William J. Sandborn
ORLANDO — Long-term treatment with ozanimod remained safe and well-tolerated with good compliance and durable efficacy at 2 years follow-up among patients with moderate-to-severe ulcerative colitis, according to findings from the TOUCHSTONE extension trial presented here.
“We believe these data provide evidence of the durable efficacy of long-term treatment with ozanimod and we have initiated a phase 3 trial, but it will be a bit until it is complete and data become available,” William J. Sandborn, MD, of the University of California, La Jolla, Calif., said during his presentation.
For the initial TOUCHSTONE trial, Sandborn and colleagues analyzed data from 197 patients with moderate-to-severe ulcerative colitis who were randomly assigned in a 1:1:1 fashion to 0.5 mg daily ozanimod (n=65; RPC1063, Receptos), 1 mg daily ozanimod (n=67) or placebo (n=65). The extension trial included 170 patients assigned 1 mg daily ozanimod, of which 100 patients were followed through 92 weeks.
At baseline, the partial Mayo Score for placebo was 4.6, followed by 4.5 for 0.5 mg ozanimod and 3.3 for 1 mg ozanimod. The Mayo Score significantly improved by week 8, with -2.3 among patients on placebo, -1.9 for 0.5 mg ozanimod and -1.1 for 1 mg ozanimod.

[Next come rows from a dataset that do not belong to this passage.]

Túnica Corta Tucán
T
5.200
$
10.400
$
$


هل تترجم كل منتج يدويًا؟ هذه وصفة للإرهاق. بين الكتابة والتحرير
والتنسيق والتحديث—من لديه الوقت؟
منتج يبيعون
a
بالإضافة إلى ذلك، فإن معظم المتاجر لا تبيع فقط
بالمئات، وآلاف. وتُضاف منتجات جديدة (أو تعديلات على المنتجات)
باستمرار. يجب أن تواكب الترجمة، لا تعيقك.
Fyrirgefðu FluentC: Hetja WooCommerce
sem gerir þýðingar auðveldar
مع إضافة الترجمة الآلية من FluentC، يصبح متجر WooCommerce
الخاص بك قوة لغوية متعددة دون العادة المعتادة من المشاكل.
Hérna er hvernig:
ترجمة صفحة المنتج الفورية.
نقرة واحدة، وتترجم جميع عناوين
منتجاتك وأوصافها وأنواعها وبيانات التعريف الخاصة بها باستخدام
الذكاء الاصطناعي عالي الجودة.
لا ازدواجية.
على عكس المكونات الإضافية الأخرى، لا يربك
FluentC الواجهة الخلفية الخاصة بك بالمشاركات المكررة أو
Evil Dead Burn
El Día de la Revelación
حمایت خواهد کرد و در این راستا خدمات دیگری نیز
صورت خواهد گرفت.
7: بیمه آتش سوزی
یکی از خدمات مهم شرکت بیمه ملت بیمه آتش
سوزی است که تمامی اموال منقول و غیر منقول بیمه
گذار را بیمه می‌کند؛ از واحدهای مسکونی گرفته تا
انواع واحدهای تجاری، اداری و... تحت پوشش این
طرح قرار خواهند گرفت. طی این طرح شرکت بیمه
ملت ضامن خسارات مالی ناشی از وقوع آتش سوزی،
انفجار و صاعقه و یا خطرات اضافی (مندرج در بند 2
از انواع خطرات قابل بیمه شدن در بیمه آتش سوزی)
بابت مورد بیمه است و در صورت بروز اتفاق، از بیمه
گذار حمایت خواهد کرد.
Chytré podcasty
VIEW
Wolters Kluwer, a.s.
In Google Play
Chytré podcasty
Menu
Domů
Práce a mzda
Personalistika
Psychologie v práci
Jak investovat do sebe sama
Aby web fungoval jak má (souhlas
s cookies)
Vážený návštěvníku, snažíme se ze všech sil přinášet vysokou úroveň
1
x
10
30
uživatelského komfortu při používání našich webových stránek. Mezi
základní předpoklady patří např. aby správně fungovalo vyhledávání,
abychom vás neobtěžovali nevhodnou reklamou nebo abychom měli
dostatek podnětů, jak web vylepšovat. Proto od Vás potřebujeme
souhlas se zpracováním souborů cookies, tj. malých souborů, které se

“Partial Mayo Score substantially improved by week 8 in the extension trial, with the greatest improvement reported in patients who had received placebo or ozanimod 0.5 mg in the main trial,” Sandborn said.
At 2 years follow-up, 91% of patients had little or no active disease based upon the physician global assessment (PGA 0 or 1), 97% had little or no blood in their stools (rectal bleeding subscore 0 or 1) and 86% had no blood in the stools (rectal bleeding subscore 0), according to Sandborn.

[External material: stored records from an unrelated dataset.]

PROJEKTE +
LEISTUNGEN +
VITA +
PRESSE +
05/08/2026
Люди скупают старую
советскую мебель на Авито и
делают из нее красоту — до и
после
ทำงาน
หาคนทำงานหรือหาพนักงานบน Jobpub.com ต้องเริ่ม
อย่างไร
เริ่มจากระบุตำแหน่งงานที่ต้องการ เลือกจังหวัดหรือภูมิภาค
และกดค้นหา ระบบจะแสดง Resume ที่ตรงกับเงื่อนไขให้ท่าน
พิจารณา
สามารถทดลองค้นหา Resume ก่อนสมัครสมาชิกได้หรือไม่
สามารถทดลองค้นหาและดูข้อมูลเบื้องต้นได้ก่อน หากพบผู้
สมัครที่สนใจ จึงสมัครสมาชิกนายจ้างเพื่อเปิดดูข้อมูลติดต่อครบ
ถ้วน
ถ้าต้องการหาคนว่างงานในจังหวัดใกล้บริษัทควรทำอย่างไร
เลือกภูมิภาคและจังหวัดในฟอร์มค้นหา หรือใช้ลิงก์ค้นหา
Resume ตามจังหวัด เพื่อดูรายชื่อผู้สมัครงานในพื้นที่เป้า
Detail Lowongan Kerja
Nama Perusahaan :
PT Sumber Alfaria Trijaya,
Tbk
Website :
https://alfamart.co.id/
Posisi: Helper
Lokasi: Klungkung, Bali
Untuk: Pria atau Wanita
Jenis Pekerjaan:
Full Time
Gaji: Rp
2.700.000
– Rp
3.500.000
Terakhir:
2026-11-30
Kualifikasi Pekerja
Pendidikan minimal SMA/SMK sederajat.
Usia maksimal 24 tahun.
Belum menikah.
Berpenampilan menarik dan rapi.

Ulcerative colitis flare, anemia, nausea, upper respiratory tract infection, nasopharyngitis, back pain, arthralgia, headache, transaminase elevation and hypertension were the most common adverse events associated with ozanimod — reported in 50% of patients. Serious adverse events, including anemia and ulcerative colitis flare, occurred in 11.1% of patients. – by Jennifer Southall
Sandborn WJ, et al. N Engl J Med. 2016;374:1754-1762.
Sandborn WJ, et al. Abstract 14. Presented at: World Congress of Gastroenterology; Oct. 13-18, 2017; Orlando.
Sandborn reports being a consultant for and receiving grant and research funding from Celgene. See the faculty disclosure index on the ACG website for a full list of disclosures.